Autophagy and Disease Flashcards
What happens when a cellular component/organelle becomes damaged?
Eliminate or repair it
How does a cell eliminate an organelle?
Secretes it out of the cell
Proteasomal degradation
Lysosomal degradation
Where does proteasomal degredation occur and what does it degrade?
Only proteins degraded in the CYTOSOL
What are 3 lysosomal degradation pathways?

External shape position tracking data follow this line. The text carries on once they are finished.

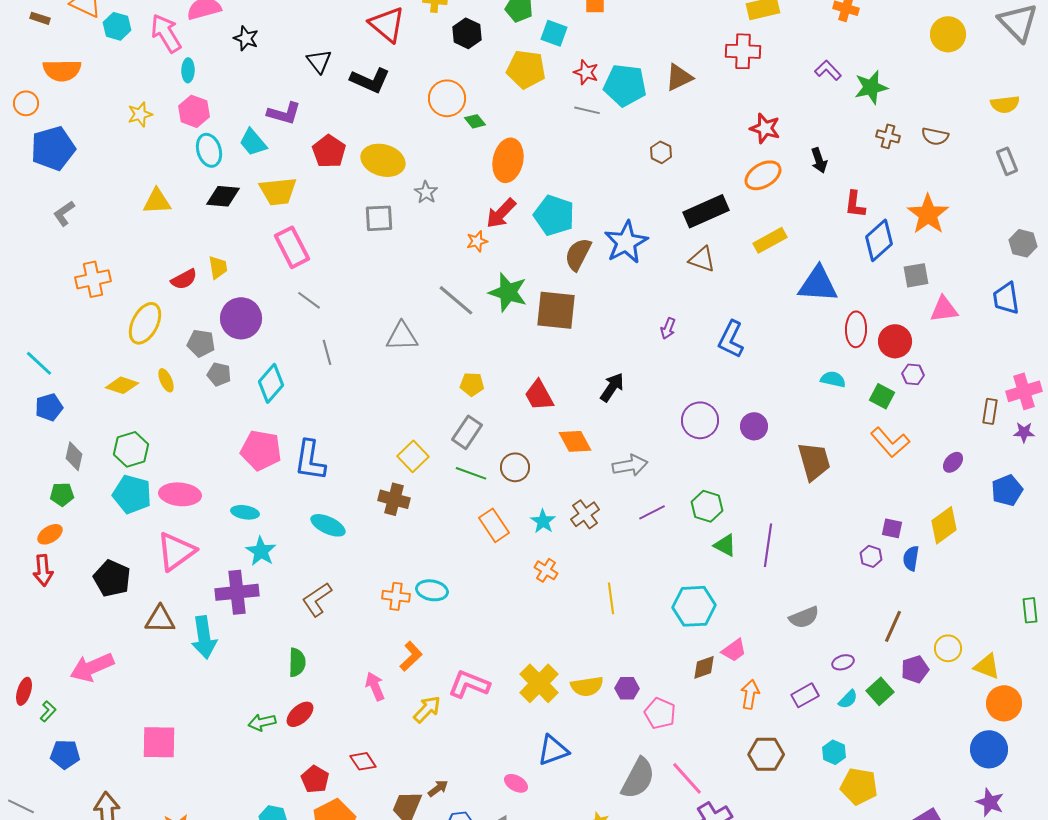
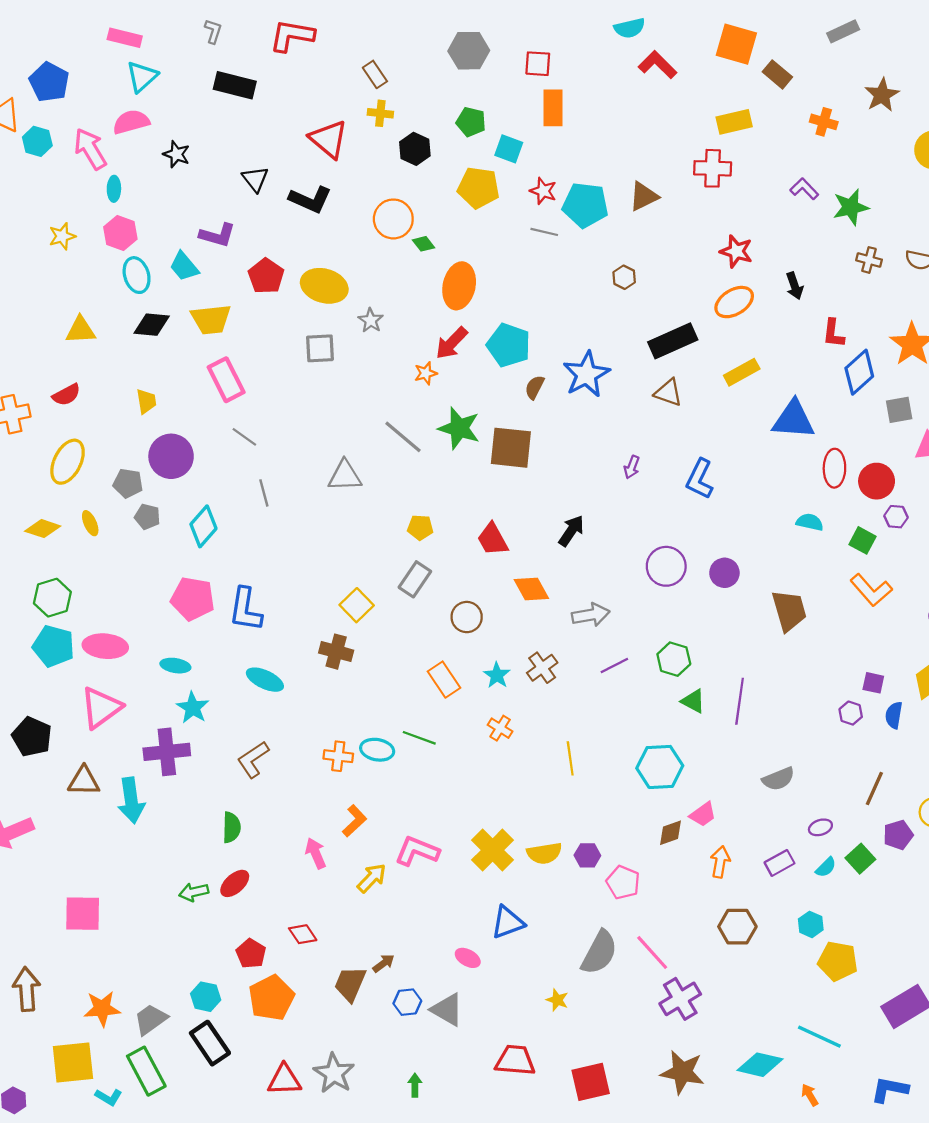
brown semicircle: (578, 254) -> (535, 387), size x0.7
red semicircle: (184, 279) -> (66, 395), moved
green line: (471, 473) -> (419, 738), moved

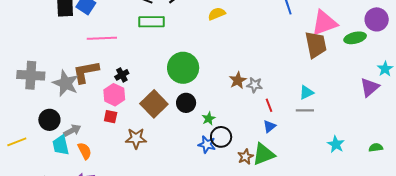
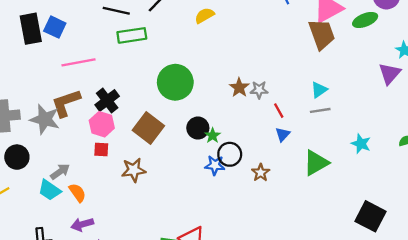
black cross: (122, 75) -> (107, 101), size x1.5
black circle: (186, 103) -> (198, 128), moved
black circle: (49, 120) -> (17, 157), moved
cyan trapezoid: (61, 145) -> (50, 190), turned -35
green triangle: (264, 154) -> (316, 163), moved

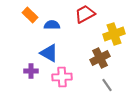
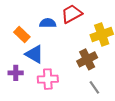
orange rectangle: (30, 15) -> (22, 35), moved
blue semicircle: (52, 25) -> (48, 23), moved

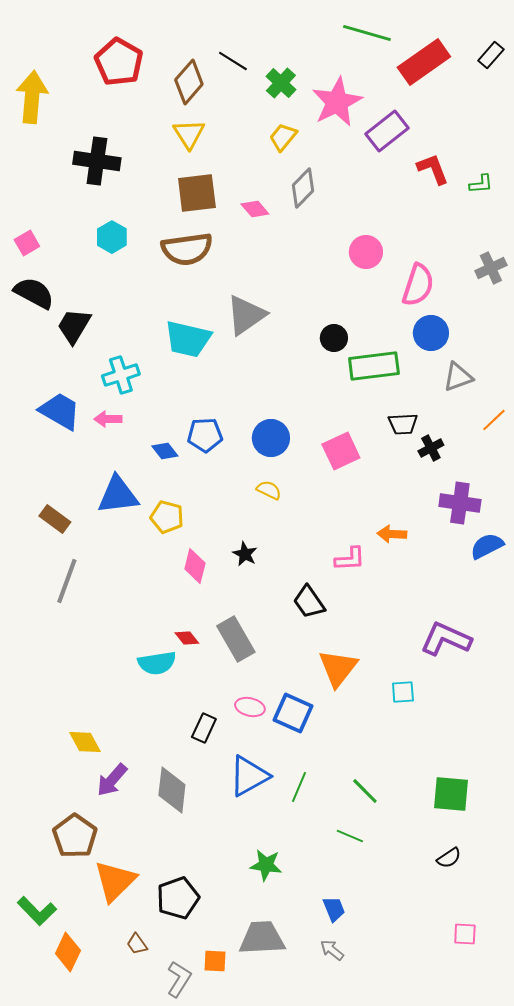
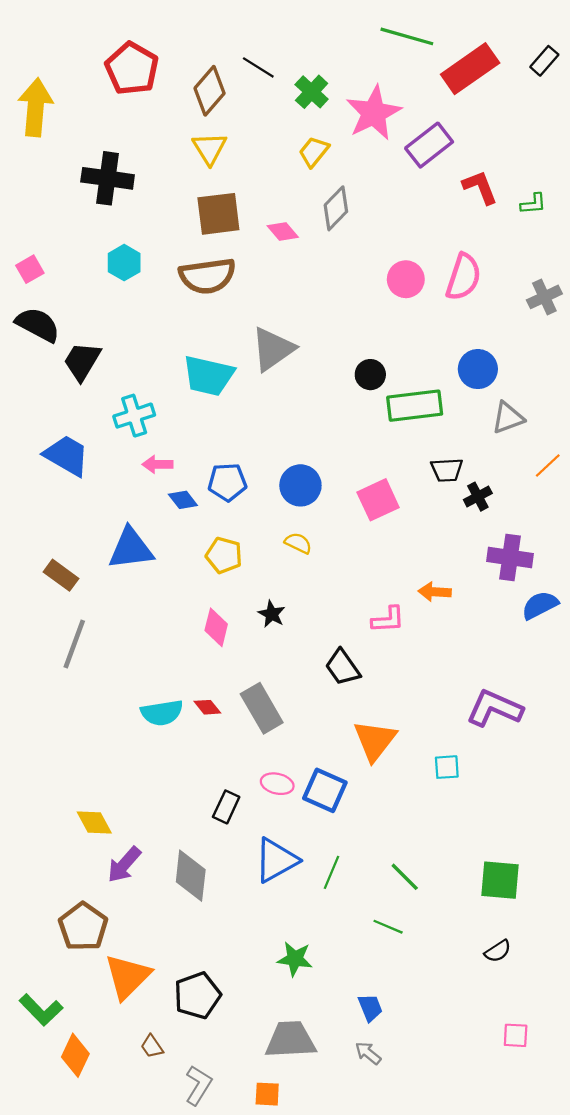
pink semicircle: (418, 285) -> (463, 277), moved
pink arrow: (108, 419) -> (157, 464), moved
yellow pentagon: (167, 517) -> (224, 555), moved
cyan semicircle: (157, 663) -> (162, 713), moved
orange square: (215, 961) -> (267, 1094), moved

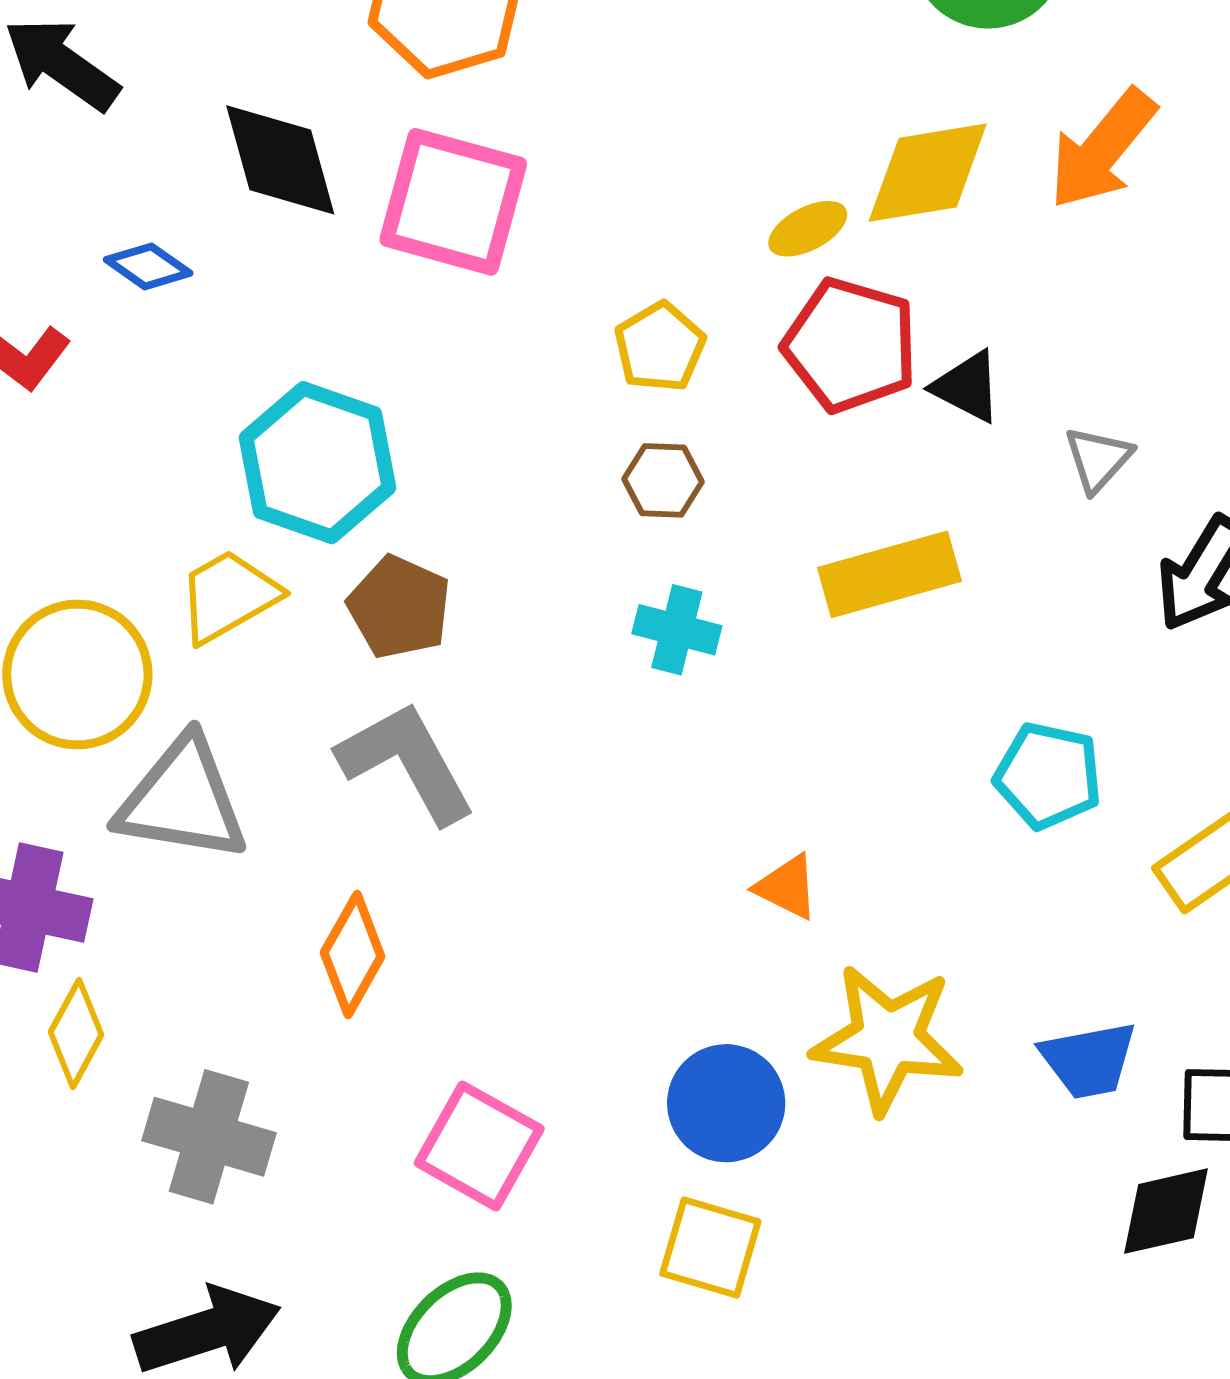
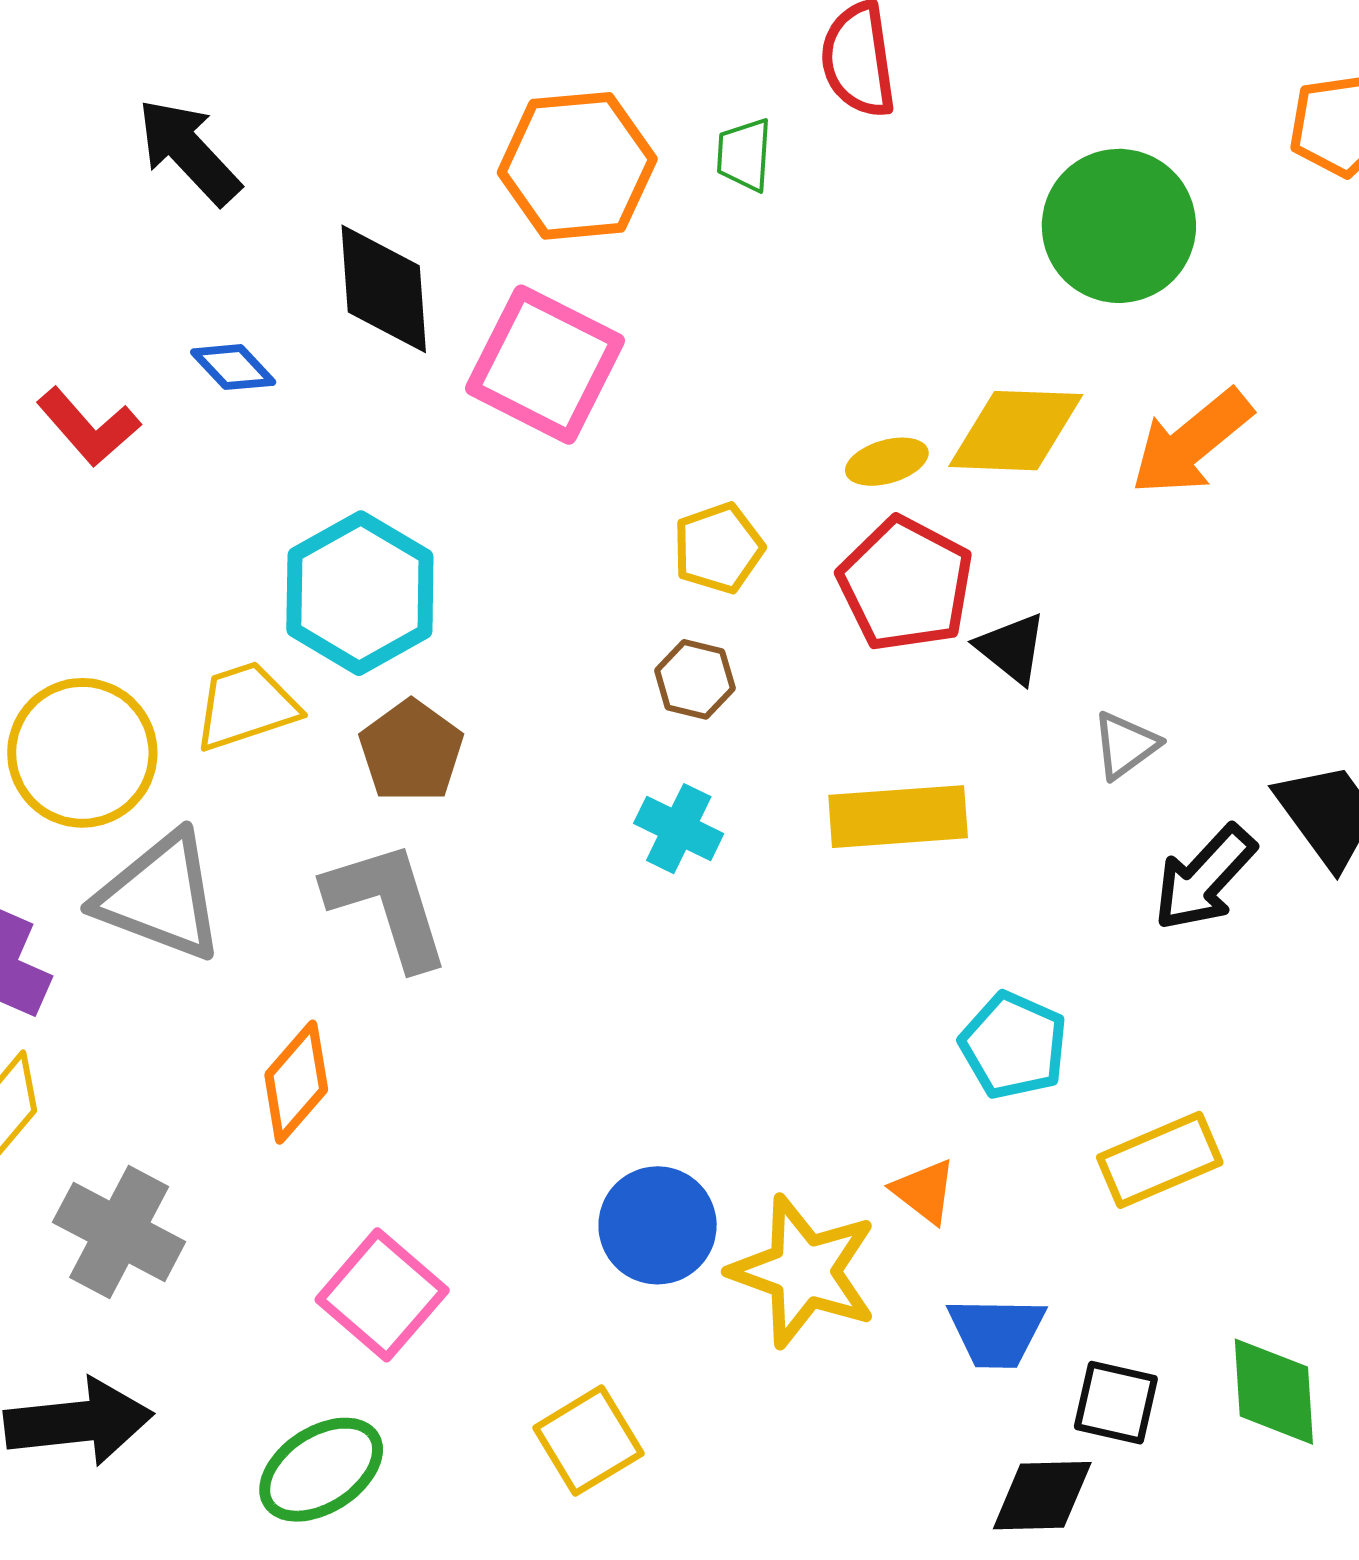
orange triangle: (787, 887) -> (924, 1191), moved
blue circle: (726, 1103) -> (658, 1225), moved
yellow square: (710, 1247) -> (588, 1441), turned 31

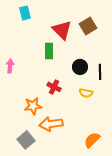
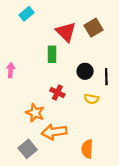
cyan rectangle: (25, 13) -> (27, 14), turned 64
orange star: (33, 106) -> (35, 113), turned 30
orange semicircle: (92, 140) -> (87, 149), moved, turned -42

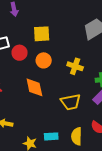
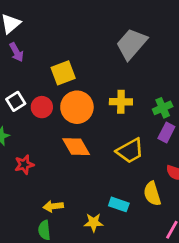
orange circle: (44, 60) -> (77, 107), size x1.5
cyan rectangle: (51, 136) -> (119, 204), turned 40

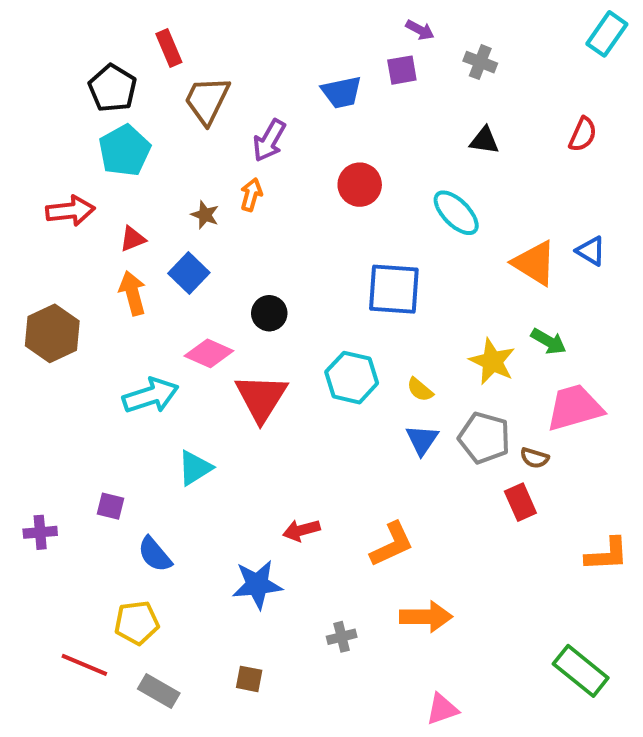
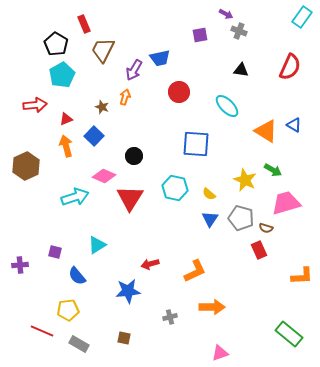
purple arrow: (420, 30) -> (226, 14), moved
blue trapezoid: (342, 92) -> (160, 58), moved
red semicircle: (583, 134) -> (290, 67), size x1.5
cyan triangle: (195, 468) -> (97, 245), moved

Autophagy = degrades intracellular components
Endocytosis = degrades components from cell surface
Phago/pinocytosis = degrades extracellular components
How is a autolysosome formed?
Phagophore develops into autophagosome
Autophagosome and lysosome fuse to make an autolysosome
Which stage of autolysosome formation has a DOUBLE-membrane?
Autophagosome
What does ATG1 gene code for?
ULK1
What is autophagy capable of degrading?
Protein
Lipid
Carbohydrate
Nucleic acid = whole organelles
What forms of stress induce autophagy?
Nutrient derprivation
ER stress
Oxidative stress
What are the 3 complexes needed to initiate autophagy?
Protein kinase ULK1
Lipid kinase VPS34
Ubiquitin-like system
What is required for ULK activity and localization to phagophore?
ATP13
FIP200
ATG101
What is required for VPS34 activity and localization to phagophore?
VPS15
Beclin1
ATG14
What does ULK1 phosphoylate?
Beclin1, ATG14 and VPS34
What are the two Ubiquin-like elements?
ATG12
ATG8
For ubiquitin-like element ATG12 what are the E1, E2, and E3?
E1 = Atg7
E2 = ATG10
E3 = ?
For ubiquitin-like element ATG8 what are the E1, E2, and E3?
E1 = Atg7
E2 = Atg3
E3 = Atg12/5
What amino acid does Ub bind?
Glycine
What amino acid does E2 bind?
Cysteine
What proteins are most commonly mutated in Parkinson’s?
LRRK2
PINK1
Parkin
What ATG subfamilies help the phagophore membrane grow?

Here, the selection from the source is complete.